§ EXERCISE REQUIREMENTS
Go line by line through the entries and show those that hold the string "type".
====================
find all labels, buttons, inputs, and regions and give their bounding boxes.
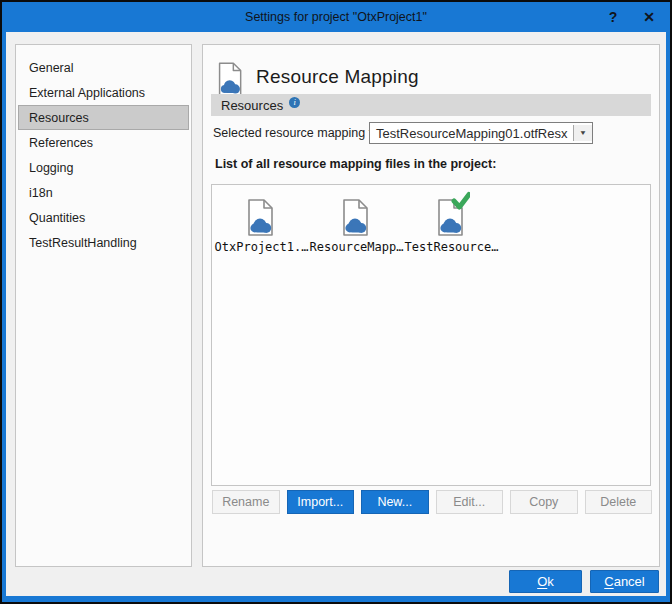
sidebar-item-logging[interactable]: Logging <box>18 155 189 180</box>
cancel-button[interactable]: Cancel <box>590 570 659 593</box>
dropdown-selected-value: TestResourceMapping01.otfResx <box>370 126 573 141</box>
sidebar-item-external-applications[interactable]: External Applications <box>18 80 189 105</box>
ok-button[interactable]: Ok <box>509 570 582 593</box>
copy-button[interactable]: Copy <box>510 490 578 514</box>
section-title: Resources <box>221 98 283 113</box>
resource-file-list: OtxProject1.… ResourceMapp… TestResource… <box>211 184 651 486</box>
selected-file-label: Selected resource mapping file <box>213 126 385 140</box>
sidebar-item-general[interactable]: General <box>18 55 189 80</box>
settings-category-list: General External Applications Resources … <box>15 44 192 567</box>
sidebar-item-resources[interactable]: Resources <box>18 105 189 130</box>
titlebar: Settings for project "OtxProject1" ? ✕ <box>2 2 670 32</box>
rename-button[interactable]: Rename <box>212 490 280 514</box>
new-button[interactable]: New... <box>361 490 429 514</box>
file-name: TestResource… <box>405 240 499 254</box>
cloud-document-checked-icon <box>434 191 470 239</box>
cloud-document-icon <box>339 191 375 239</box>
delete-button[interactable]: Delete <box>585 490 653 514</box>
file-list-label: List of all resource mapping files in th… <box>215 157 496 171</box>
file-item-testresourcemapping[interactable]: TestResource… <box>404 191 499 254</box>
page-title: Resource Mapping <box>256 66 419 88</box>
resource-mapping-file-dropdown[interactable]: TestResourceMapping01.otfResx ▼ <box>369 122 593 144</box>
sidebar-item-i18n[interactable]: i18n <box>18 180 189 205</box>
edit-button[interactable]: Edit... <box>436 490 504 514</box>
file-item-otxproject1[interactable]: OtxProject1.… <box>214 191 309 254</box>
file-item-resourcemapping[interactable]: ResourceMapp… <box>309 191 404 254</box>
help-icon[interactable]: ? <box>604 9 622 25</box>
dialog-body: General External Applications Resources … <box>6 32 666 596</box>
sidebar-item-quantities[interactable]: Quantities <box>18 205 189 230</box>
sidebar-item-testresulthandling[interactable]: TestResultHandling <box>18 230 189 255</box>
window-title: Settings for project "OtxProject1" <box>2 2 670 32</box>
info-icon: i <box>289 97 300 108</box>
file-name: OtxProject1.… <box>215 240 309 254</box>
close-icon[interactable]: ✕ <box>640 9 658 25</box>
file-name: ResourceMapp… <box>310 240 404 254</box>
import-button[interactable]: Import... <box>287 490 355 514</box>
settings-dialog: Settings for project "OtxProject1" ? ✕ G… <box>0 0 672 604</box>
cloud-document-icon <box>244 191 280 239</box>
resource-mapping-panel: Resource Mapping Resources i Selected re… <box>202 44 660 567</box>
resources-section-header: Resources i <box>211 94 651 116</box>
chevron-down-icon[interactable]: ▼ <box>573 125 592 141</box>
sidebar-item-references[interactable]: References <box>18 130 189 155</box>
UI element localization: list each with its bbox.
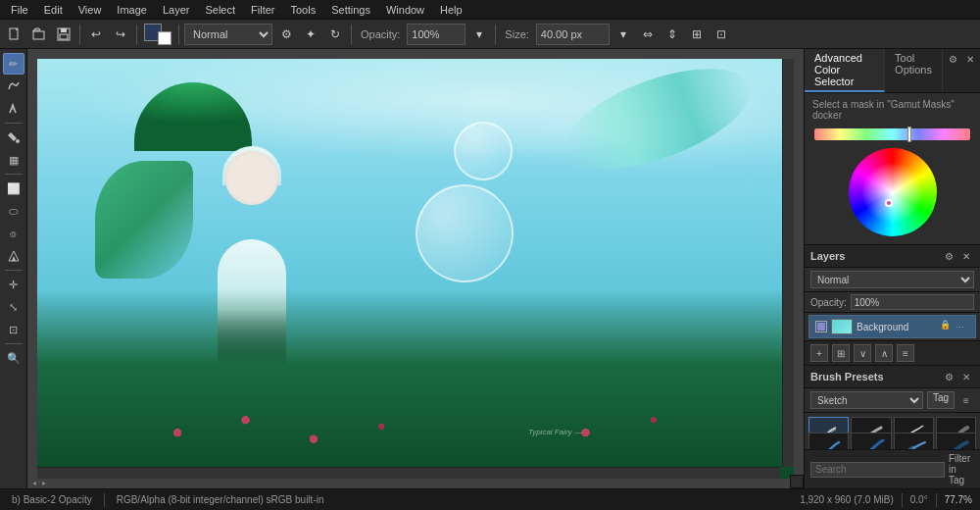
layers-close-btn[interactable]: ✕ bbox=[958, 248, 974, 264]
canvas-image[interactable]: Typical Fairy — bbox=[37, 59, 794, 479]
background-color[interactable] bbox=[158, 31, 172, 45]
horizontal-scrollbar[interactable] bbox=[37, 467, 780, 479]
size-label: Size: bbox=[501, 28, 532, 40]
brush-category-select[interactable]: Sketch bbox=[810, 391, 923, 409]
menu-settings[interactable]: Settings bbox=[324, 2, 377, 18]
color-cursor[interactable] bbox=[885, 199, 893, 207]
brush-item-5[interactable] bbox=[808, 433, 849, 450]
menu-view[interactable]: View bbox=[72, 2, 109, 18]
layer-more-btn[interactable]: ≡ bbox=[897, 344, 914, 362]
color-panel-settings-btn[interactable]: ⚙ bbox=[945, 51, 960, 67]
menu-tools[interactable]: Tools bbox=[284, 2, 323, 18]
status-sep-3 bbox=[936, 493, 937, 507]
refresh-btn[interactable]: ↻ bbox=[324, 24, 346, 45]
calligraphy-tool[interactable] bbox=[3, 98, 24, 120]
layer-down-btn[interactable]: ∨ bbox=[854, 344, 871, 362]
brush-panel-settings-btn[interactable]: ⚙ bbox=[941, 369, 956, 384]
color-wheel-container[interactable] bbox=[808, 144, 976, 240]
vertical-scrollbar[interactable] bbox=[782, 59, 794, 467]
status-sep-2 bbox=[902, 493, 903, 507]
freehand-tool[interactable] bbox=[3, 76, 24, 97]
brush-item-6[interactable] bbox=[851, 433, 891, 450]
layers-opacity-input[interactable] bbox=[851, 294, 974, 310]
brush-settings-btn[interactable]: ⚙ bbox=[275, 24, 297, 45]
add-group-btn[interactable]: ⊞ bbox=[832, 344, 850, 362]
layer-background-row[interactable]: Background 🔒 … bbox=[808, 315, 976, 338]
layer-visibility-toggle[interactable] bbox=[815, 321, 827, 332]
menu-image[interactable]: Image bbox=[110, 2, 154, 18]
menu-file[interactable]: File bbox=[4, 2, 35, 18]
art-flowers bbox=[75, 332, 757, 457]
opacity-input[interactable] bbox=[407, 24, 466, 45]
opacity-down-btn[interactable]: ▾ bbox=[468, 24, 490, 45]
layers-opacity-label: Opacity: bbox=[810, 297, 847, 308]
color-panel-close-btn[interactable]: ✕ bbox=[962, 51, 978, 67]
layers-settings-btn[interactable]: ⚙ bbox=[941, 248, 956, 264]
menu-layer[interactable]: Layer bbox=[156, 2, 197, 18]
rect-select-tool[interactable]: ⬜ bbox=[3, 178, 24, 199]
layer-thumbnail bbox=[831, 319, 853, 334]
brush-item-8[interactable] bbox=[936, 433, 976, 450]
brush-list-view-btn[interactable]: ≡ bbox=[958, 392, 974, 408]
canvas-nav: ◂ ▸ bbox=[30, 479, 48, 487]
color-wheel[interactable] bbox=[849, 148, 937, 236]
gradient-tool[interactable]: ▦ bbox=[3, 149, 24, 171]
menu-edit[interactable]: Edit bbox=[37, 2, 70, 18]
scroll-left[interactable]: ◂ bbox=[30, 479, 38, 487]
brush-item-7[interactable] bbox=[894, 433, 934, 450]
extra-btn[interactable]: ⊡ bbox=[710, 24, 732, 45]
size-input[interactable] bbox=[536, 24, 610, 45]
freehand-select-tool[interactable]: ⌾ bbox=[3, 223, 24, 244]
layer-name: Background bbox=[857, 322, 936, 332]
undo-btn[interactable]: ↩ bbox=[85, 24, 107, 45]
fill-tool[interactable] bbox=[3, 127, 24, 148]
move-tool[interactable]: ✛ bbox=[3, 274, 24, 295]
svg-point-6 bbox=[16, 139, 20, 143]
tab-tool-options[interactable]: Tool Options bbox=[885, 49, 943, 92]
tab-advanced-color[interactable]: Advanced Color Selector bbox=[805, 49, 885, 92]
save-btn[interactable] bbox=[53, 24, 74, 45]
layers-blend-select[interactable]: Normal bbox=[810, 271, 974, 288]
hue-cursor[interactable] bbox=[907, 127, 911, 142]
art-bubble-2 bbox=[454, 122, 513, 180]
menu-select[interactable]: Select bbox=[198, 2, 242, 18]
brush-panel-close-btn[interactable]: ✕ bbox=[958, 369, 974, 384]
layers-panel: Layers ⚙ ✕ Normal Opacity: Ba bbox=[805, 245, 980, 366]
menu-filter[interactable]: Filter bbox=[244, 2, 281, 18]
mirror-h-btn[interactable]: ⇔ bbox=[637, 24, 659, 45]
layers-title: Layers bbox=[810, 250, 845, 262]
scroll-right[interactable]: ▸ bbox=[40, 479, 48, 487]
stabilizer-btn[interactable]: ✦ bbox=[300, 24, 321, 45]
hue-bar[interactable] bbox=[814, 128, 970, 140]
zoom-tool[interactable]: 🔍 bbox=[3, 347, 24, 369]
transform-tool[interactable]: ⤡ bbox=[3, 296, 24, 318]
new-file-btn[interactable] bbox=[4, 24, 25, 45]
brush-search-input[interactable] bbox=[810, 462, 945, 478]
layer-up-btn[interactable]: ∧ bbox=[875, 344, 893, 362]
menu-help[interactable]: Help bbox=[433, 2, 469, 18]
layer-lock-btn[interactable]: 🔒 bbox=[940, 320, 954, 333]
menu-window[interactable]: Window bbox=[379, 2, 431, 18]
crop-tool[interactable]: ⊡ bbox=[3, 319, 24, 340]
contiguous-select-tool[interactable] bbox=[3, 245, 24, 267]
canvas-rotation: 0.0° bbox=[910, 494, 928, 505]
layer-visibility-indicator bbox=[817, 323, 825, 331]
layer-options-btn[interactable]: … bbox=[956, 320, 969, 333]
art-head bbox=[224, 151, 278, 205]
redo-btn[interactable]: ↪ bbox=[110, 24, 131, 45]
brush-tool[interactable]: ✏ bbox=[3, 53, 24, 75]
brush-panel-header: Brush Presets ⚙ ✕ bbox=[805, 366, 980, 388]
gamut-mask-notice: Select a mask in "Gamut Masks" docker bbox=[808, 97, 976, 125]
wrap-btn[interactable]: ⊞ bbox=[686, 24, 708, 45]
color-info-status: RGB/Alpha (8-bit integer/channel) sRGB b… bbox=[113, 494, 328, 505]
mirror-v-btn[interactable]: ⇕ bbox=[662, 24, 683, 45]
size-down-btn[interactable]: ▾ bbox=[612, 24, 634, 45]
add-layer-btn[interactable]: + bbox=[810, 344, 828, 362]
ellipse-select-tool[interactable]: ⬭ bbox=[3, 200, 24, 222]
color-pair[interactable] bbox=[144, 24, 172, 45]
tag-btn[interactable]: Tag bbox=[927, 391, 955, 409]
canvas-area[interactable]: Typical Fairy — ◂ ▸ bbox=[27, 49, 804, 488]
open-btn[interactable] bbox=[28, 24, 50, 45]
blend-mode-select[interactable]: Normal bbox=[184, 24, 272, 45]
menubar: File Edit View Image Layer Select Filter… bbox=[0, 0, 980, 20]
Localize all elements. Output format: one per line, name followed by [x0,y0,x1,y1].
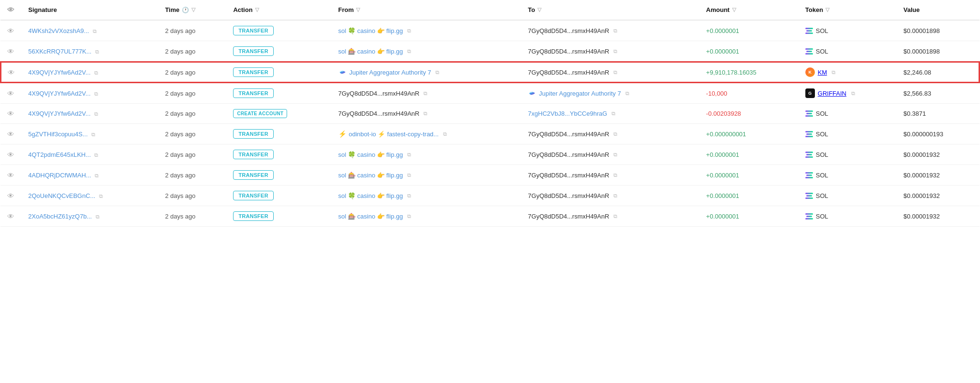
copy-icon[interactable]: ⧉ [851,90,855,97]
token-cell: SOL [805,172,890,179]
copy-icon[interactable]: ⧉ [407,28,411,34]
token-cell: SOL [805,48,890,55]
copy-icon[interactable]: ⧉ [423,90,427,97]
eye-cell: 👁 [0,165,22,186]
signature-header-label: Signature [28,6,57,13]
eye-cell: 👁 [0,206,22,227]
action-filter-icon[interactable]: ▽ [255,7,259,13]
time-value: 2 days ago [165,213,196,220]
copy-icon[interactable]: ⧉ [832,69,835,76]
eye-cell: 👁 [0,62,22,83]
signature-link[interactable]: 4X9QVjYJYfw6Ad2V... [28,90,90,97]
copy-icon[interactable]: ⧉ [625,90,629,97]
sig-copy-icon[interactable]: ⧉ [96,214,100,220]
eye-icon[interactable]: 👁 [7,212,14,220]
from-link[interactable]: Jupiter Aggregator Authority 7 [349,69,431,76]
signature-link[interactable]: 4X9QVjYJYfw6Ad2V... [28,110,90,117]
signature-link[interactable]: 4ADHQRjDCfWMAH... [28,172,91,179]
from-td: sol 🎰 casino 👉 flip.gg ⧉ [332,206,522,227]
signature-cell: 4X9QVjYJYfw6Ad2V... ⧉ [22,62,158,83]
sig-copy-icon[interactable]: ⧉ [94,91,98,97]
signature-link[interactable]: 4QT2pdmE645xLKH... [28,151,91,158]
token-filter-icon[interactable]: ▽ [825,7,829,13]
sig-copy-icon[interactable]: ⧉ [94,70,98,76]
value-cell: $0.00001932 [897,144,980,165]
signature-link[interactable]: 2QoUeNKQCvEBGnC... [28,192,95,199]
eye-icon[interactable]: 👁 [7,192,14,200]
from-td: 7GyQ8dD5D4...rsmxH49AnR ⧉ [332,83,522,104]
copy-icon[interactable]: ⧉ [407,193,411,199]
eye-icon[interactable]: 👁 [7,89,14,98]
amount-value: +0.0000001 [706,27,739,34]
from-col-header[interactable]: From ▽ [332,0,522,20]
token-td: G GRIFFAIN ⧉ [799,83,897,104]
signature-link[interactable]: 2XoA5bcHZ61yzQ7b... [28,213,92,220]
eye-icon[interactable]: 👁 [7,27,14,35]
copy-icon[interactable]: ⧉ [613,131,617,137]
signature-link[interactable]: 56XKcRRQ7UL777K... [28,48,91,55]
to-filter-icon[interactable]: ▽ [537,7,541,13]
amount-filter-icon[interactable]: ▽ [732,7,736,13]
sig-copy-icon[interactable]: ⧉ [94,111,98,117]
eye-icon[interactable]: 👁 [7,109,14,118]
from-filter-icon[interactable]: ▽ [356,7,360,13]
action-col-header[interactable]: Action ▽ [226,0,331,20]
to-addr: 7GyQ8dD5D4...rsmxH49AnR [528,131,609,138]
from-link[interactable]: odinbot-io ⚡ fastest-copy-trad... [349,131,439,138]
token-col-header[interactable]: Token ▽ [799,0,897,20]
copy-icon[interactable]: ⧉ [613,193,617,199]
value-col-header: Value [897,0,980,20]
token-link[interactable]: KM [818,69,827,76]
sig-copy-icon[interactable]: ⧉ [93,28,97,34]
from-link[interactable]: sol 🍀 casino 👉 flip.gg [338,27,403,34]
copy-icon[interactable]: ⧉ [407,172,411,178]
copy-icon[interactable]: ⧉ [613,48,617,55]
token-link[interactable]: GRIFFAIN [818,90,846,97]
from-link[interactable]: sol 🎰 casino 👉 flip.gg [338,172,403,179]
copy-icon[interactable]: ⧉ [613,69,617,76]
eye-icon[interactable]: 👁 [7,151,14,159]
from-cell: Jupiter Aggregator Authority 7 ⧉ [338,68,515,77]
from-link[interactable]: sol 🎰 casino 👉 flip.gg [338,48,403,55]
time-header-label: Time [165,6,179,13]
copy-icon[interactable]: ⧉ [407,48,411,55]
amount-cell: -10,000 [700,83,799,104]
copy-icon[interactable]: ⧉ [613,213,617,219]
copy-icon[interactable]: ⧉ [407,213,411,219]
copy-icon[interactable]: ⧉ [435,69,439,76]
action-badge: TRANSFER [233,67,273,77]
from-link[interactable]: sol 🍀 casino 👉 flip.gg [338,192,403,199]
to-link[interactable]: 7xgHC2VbJ8...YbCCe9hraG [528,110,607,117]
sig-copy-icon[interactable]: ⧉ [99,193,103,199]
eye-icon[interactable]: 👁 [7,47,14,55]
copy-icon[interactable]: ⧉ [423,110,427,117]
from-td: Jupiter Aggregator Authority 7 ⧉ [332,62,522,83]
km-token-icon: K [805,67,815,77]
token-label: SOL [816,151,828,158]
copy-icon[interactable]: ⧉ [613,152,617,158]
signature-link[interactable]: 4X9QVjYJYfw6Ad2V... [28,69,90,76]
from-td: 7GyQ8dD5D4...rsmxH49AnR ⧉ [332,104,522,124]
copy-icon[interactable]: ⧉ [613,172,617,178]
to-col-header[interactable]: To ▽ [521,0,699,20]
eye-icon[interactable]: 👁 [7,130,14,138]
time-col-header[interactable]: Time 🕐 ▽ [158,0,227,20]
time-filter-icon[interactable]: ▽ [191,7,195,13]
sig-copy-icon[interactable]: ⧉ [95,173,99,179]
to-cell: 7GyQ8dD5D4...rsmxH49AnR ⧉ [528,172,692,179]
signature-link[interactable]: 5gZVTHif3copuu4S... [28,131,88,138]
copy-icon[interactable]: ⧉ [407,152,411,158]
copy-icon[interactable]: ⧉ [613,28,617,34]
sig-copy-icon[interactable]: ⧉ [91,131,95,138]
to-link[interactable]: Jupiter Aggregator Authority 7 [539,90,621,97]
copy-icon[interactable]: ⧉ [443,131,447,137]
eye-icon[interactable]: 👁 [8,68,15,77]
signature-link[interactable]: 4WKsh2vVXozshA9... [28,27,89,34]
from-link[interactable]: sol 🎰 casino 👉 flip.gg [338,213,403,220]
from-link[interactable]: sol 🍀 casino 👉 flip.gg [338,151,403,158]
sig-copy-icon[interactable]: ⧉ [94,152,98,158]
eye-icon[interactable]: 👁 [7,171,14,179]
amount-col-header[interactable]: Amount ▽ [700,0,799,20]
copy-icon[interactable]: ⧉ [612,110,615,117]
sig-copy-icon[interactable]: ⧉ [95,49,99,55]
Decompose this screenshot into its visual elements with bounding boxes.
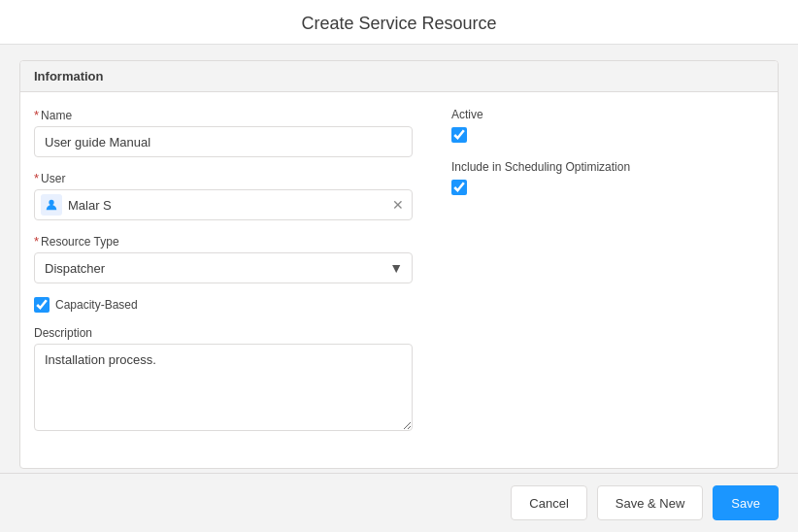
scheduling-group: Include in Scheduling Optimization bbox=[451, 160, 764, 174]
resource-type-select-wrapper: Dispatcher Technician Contractor ▼ bbox=[34, 252, 413, 283]
active-group: Active bbox=[451, 108, 764, 121]
resource-type-label: * Resource Type bbox=[34, 234, 413, 249]
svg-point-0 bbox=[49, 200, 53, 205]
description-label: Description bbox=[34, 326, 413, 340]
section-header: Information bbox=[20, 61, 778, 92]
information-section: Information * Name * User bbox=[19, 60, 779, 469]
name-label: * Name bbox=[34, 108, 413, 122]
save-button[interactable]: Save bbox=[713, 485, 779, 520]
description-field-group: Description Installation process. bbox=[34, 326, 413, 435]
resource-type-field-group: * Resource Type Dispatcher Technician Co… bbox=[34, 234, 413, 283]
user-field-group: * User Malar S ✕ bbox=[34, 171, 413, 220]
user-icon bbox=[41, 194, 62, 216]
scheduling-checkbox[interactable] bbox=[451, 180, 467, 195]
cancel-button[interactable]: Cancel bbox=[511, 485, 586, 520]
name-field-group: * Name bbox=[34, 108, 413, 157]
page-footer: Cancel Save & New Save bbox=[0, 473, 798, 532]
description-textarea[interactable]: Installation process. bbox=[34, 344, 413, 431]
page-title: Create Service Resource bbox=[0, 14, 798, 34]
save-new-button[interactable]: Save & New bbox=[597, 485, 704, 520]
name-input[interactable] bbox=[34, 126, 413, 157]
scheduling-checkbox-group bbox=[451, 180, 764, 195]
user-input-wrapper[interactable]: Malar S ✕ bbox=[34, 189, 413, 220]
section-body: * Name * User bbox=[20, 92, 778, 468]
left-column: * Name * User bbox=[34, 108, 442, 449]
right-column: Active Include in Scheduling Optimizatio… bbox=[442, 108, 764, 449]
capacity-based-label: Capacity-Based bbox=[55, 298, 138, 312]
resource-type-select[interactable]: Dispatcher Technician Contractor bbox=[34, 252, 413, 283]
active-label: Active bbox=[451, 108, 483, 121]
page-header: Create Service Resource bbox=[0, 0, 798, 45]
name-required-indicator: * bbox=[34, 108, 39, 122]
page-body: Information * Name * User bbox=[0, 45, 798, 473]
resource-type-required-indicator: * bbox=[34, 234, 39, 249]
user-name-text: Malar S bbox=[68, 198, 390, 213]
user-clear-button[interactable]: ✕ bbox=[390, 196, 406, 214]
capacity-based-checkbox[interactable] bbox=[34, 297, 50, 313]
active-checkbox[interactable] bbox=[451, 127, 467, 143]
user-label: * User bbox=[34, 171, 413, 185]
capacity-based-group: Capacity-Based bbox=[34, 297, 413, 313]
scheduling-label: Include in Scheduling Optimization bbox=[451, 160, 630, 174]
user-required-indicator: * bbox=[34, 171, 39, 185]
active-checkbox-group bbox=[451, 127, 764, 143]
====================
§ ANSWER
resource-type-select-wrapper: Dispatcher Technician Contractor ▼ bbox=[34, 252, 413, 283]
resource-type-label: * Resource Type bbox=[34, 234, 413, 249]
resource-type-field-group: * Resource Type Dispatcher Technician Co… bbox=[34, 234, 413, 283]
resource-type-select[interactable]: Dispatcher Technician Contractor bbox=[34, 252, 413, 283]
resource-type-required-indicator: * bbox=[34, 234, 39, 249]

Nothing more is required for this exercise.